What the task requires -> Produce a word-for-word copy of the lines from the one that contains "14-Mai-2025" to the final line of the data below, with all pictures dropped.

Exercise data ->

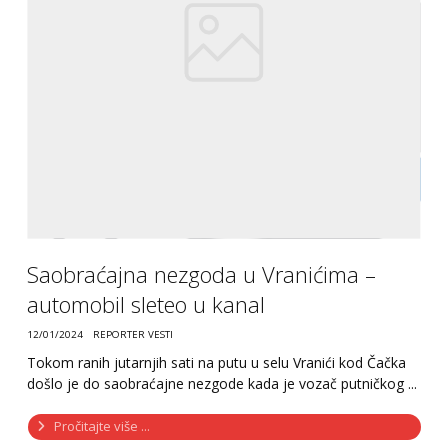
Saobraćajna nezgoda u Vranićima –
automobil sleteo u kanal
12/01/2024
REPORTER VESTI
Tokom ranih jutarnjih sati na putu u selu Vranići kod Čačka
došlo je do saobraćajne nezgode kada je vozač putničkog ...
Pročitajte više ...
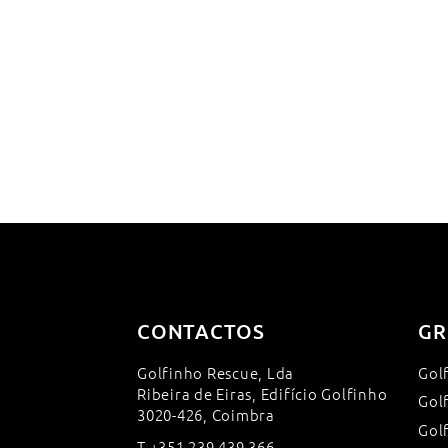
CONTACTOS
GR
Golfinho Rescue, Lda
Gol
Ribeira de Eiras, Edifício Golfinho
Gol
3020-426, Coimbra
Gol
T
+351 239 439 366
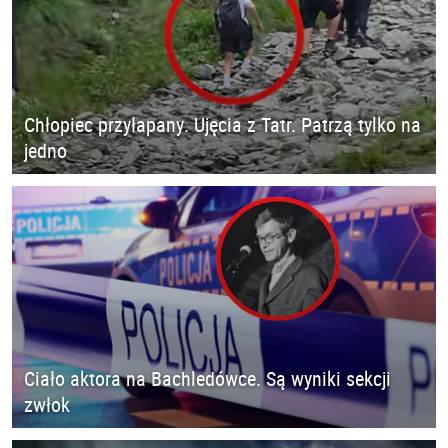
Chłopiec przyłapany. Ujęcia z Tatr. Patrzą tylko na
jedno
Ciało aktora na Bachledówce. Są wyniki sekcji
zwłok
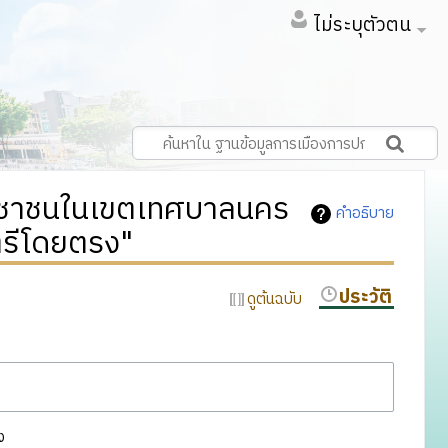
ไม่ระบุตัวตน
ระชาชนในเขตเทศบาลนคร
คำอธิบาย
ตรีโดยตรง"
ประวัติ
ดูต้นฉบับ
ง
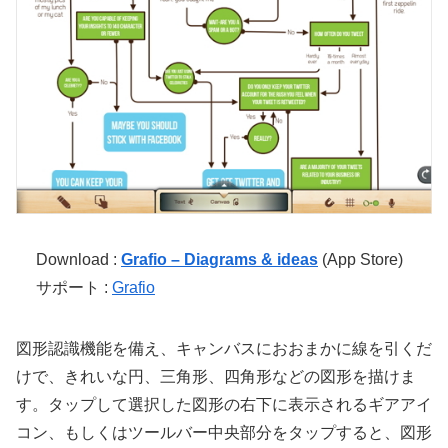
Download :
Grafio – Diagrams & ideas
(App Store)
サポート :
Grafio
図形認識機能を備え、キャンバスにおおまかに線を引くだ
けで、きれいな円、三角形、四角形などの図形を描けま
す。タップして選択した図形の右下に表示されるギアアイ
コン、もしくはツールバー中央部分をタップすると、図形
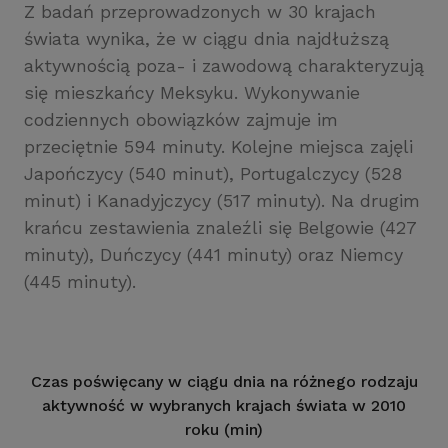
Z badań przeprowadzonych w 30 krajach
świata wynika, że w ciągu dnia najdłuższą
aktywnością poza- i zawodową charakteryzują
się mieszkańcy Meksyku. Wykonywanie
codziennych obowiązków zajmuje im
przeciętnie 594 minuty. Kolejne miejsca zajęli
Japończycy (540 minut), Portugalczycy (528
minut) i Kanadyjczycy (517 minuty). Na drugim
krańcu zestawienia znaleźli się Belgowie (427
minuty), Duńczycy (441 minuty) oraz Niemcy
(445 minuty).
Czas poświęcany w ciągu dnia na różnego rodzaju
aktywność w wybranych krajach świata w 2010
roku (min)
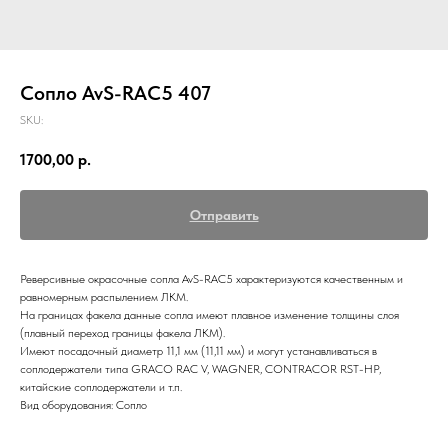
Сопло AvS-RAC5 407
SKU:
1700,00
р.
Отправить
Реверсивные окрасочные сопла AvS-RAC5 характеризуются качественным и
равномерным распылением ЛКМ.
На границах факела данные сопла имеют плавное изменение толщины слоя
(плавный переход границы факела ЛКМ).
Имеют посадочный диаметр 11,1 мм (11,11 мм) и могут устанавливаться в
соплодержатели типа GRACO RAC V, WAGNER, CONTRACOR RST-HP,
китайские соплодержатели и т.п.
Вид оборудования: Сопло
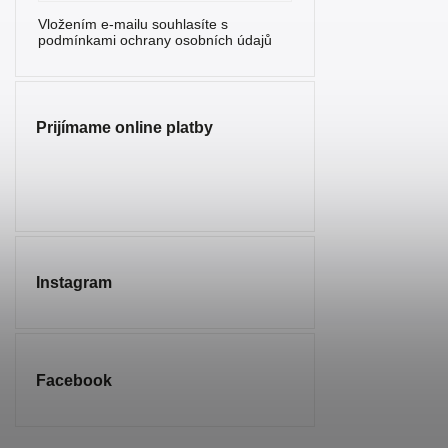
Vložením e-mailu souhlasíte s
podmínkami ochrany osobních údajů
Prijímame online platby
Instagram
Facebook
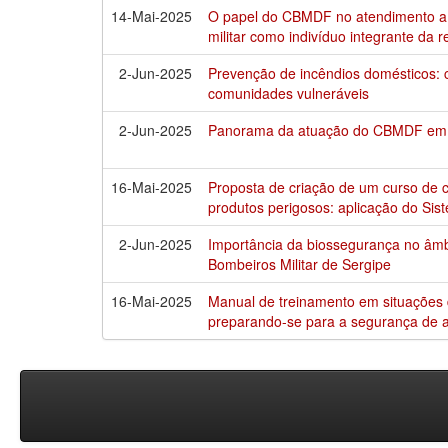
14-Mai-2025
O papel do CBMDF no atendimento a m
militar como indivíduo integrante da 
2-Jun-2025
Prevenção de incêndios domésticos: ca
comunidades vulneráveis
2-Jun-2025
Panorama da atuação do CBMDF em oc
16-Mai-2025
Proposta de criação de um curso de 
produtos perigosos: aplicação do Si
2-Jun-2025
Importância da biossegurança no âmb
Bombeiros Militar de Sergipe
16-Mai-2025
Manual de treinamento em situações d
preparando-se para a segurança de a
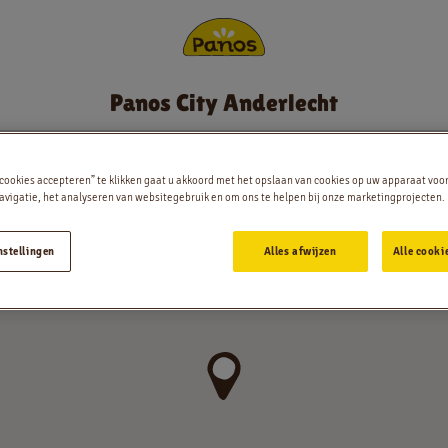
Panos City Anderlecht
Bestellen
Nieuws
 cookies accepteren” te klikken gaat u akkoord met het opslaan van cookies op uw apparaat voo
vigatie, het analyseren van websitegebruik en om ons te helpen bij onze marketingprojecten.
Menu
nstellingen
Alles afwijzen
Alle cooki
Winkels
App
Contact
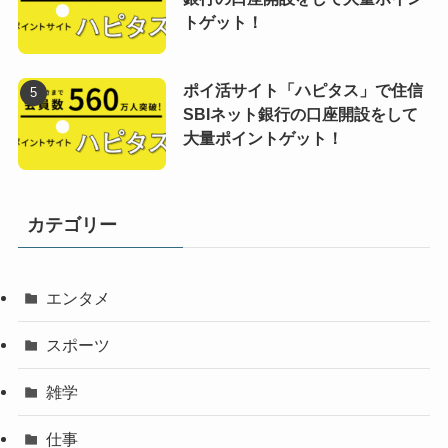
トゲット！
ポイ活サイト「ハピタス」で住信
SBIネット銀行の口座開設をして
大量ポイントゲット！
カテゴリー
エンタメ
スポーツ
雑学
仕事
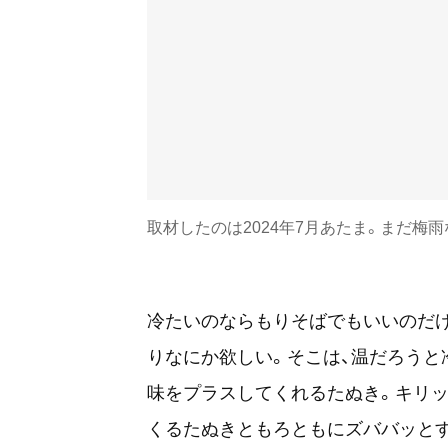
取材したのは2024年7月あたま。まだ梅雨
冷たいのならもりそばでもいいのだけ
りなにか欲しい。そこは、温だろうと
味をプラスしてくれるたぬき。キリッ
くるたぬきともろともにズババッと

Answer area ->
14-Mai-2025
O papel do CBMDF no atendimento a m
militar como indivíduo integrante da 
2-Jun-2025
Prevenção de incêndios domésticos: ca
comunidades vulneráveis
2-Jun-2025
Panorama da atuação do CBMDF em oc
16-Mai-2025
Proposta de criação de um curso de 
produtos perigosos: aplicação do Si
2-Jun-2025
Importância da biossegurança no âmb
Bombeiros Militar de Sergipe
16-Mai-2025
Manual de treinamento em situações d
preparando-se para a segurança de a
Panos City Anderlecht
Bestellen
Nieuws
 cookies accepteren” te klikken gaat u akkoord met het opslaan van cookies op uw apparaat voo
vigatie, het analyseren van websitegebruik en om ons te helpen bij onze marketingprojecten.
Menu
nstellingen
Alles afwijzen
Alle cooki
Winkels
App
Contact
トゲット！
ポイ活サイト「ハピタス」で住信
SBIネット銀行の口座開設をして
大量ポイントゲット！
カテゴリー
エンタメ
スポーツ
雑学
仕事
取材したのは2024年7月あたま。まだ梅雨
冷たいのならもりそばでもいいのだけ
りなにか欲しい。そこは、温だろうと
味をプラスしてくれるたぬき。キリッ
くるたぬきともろともにズババッと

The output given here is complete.